─── Listed records
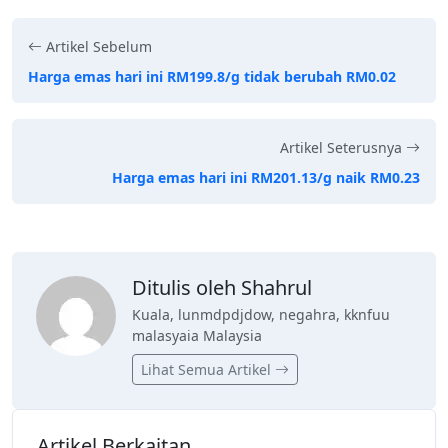
Artikel Sebelum
Harga emas hari ini RM199.8/g tidak berubah RM0.02
Artikel Seterusnya
Harga emas hari ini RM201.13/g naik RM0.23
Ditulis oleh Shahrul
Kuala, lunmdpdjdow, negahra, kknfuu
malasyaia Malaysia
Lihat Semua Artikel
Artikel Berkaitan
──────
Assignment ->
When you set down the records above, copy every line exactly and exclude the pictures.

Answer ->
Artikel Sebelum
Harga emas hari ini RM199.8/g tidak berubah RM0.02
Artikel Seterusnya
Harga emas hari ini RM201.13/g naik RM0.23
Ditulis oleh Shahrul
Kuala, lunmdpdjdow, negahra, kknfuu
malasyaia Malaysia
Lihat Semua Artikel
Artikel Berkaitan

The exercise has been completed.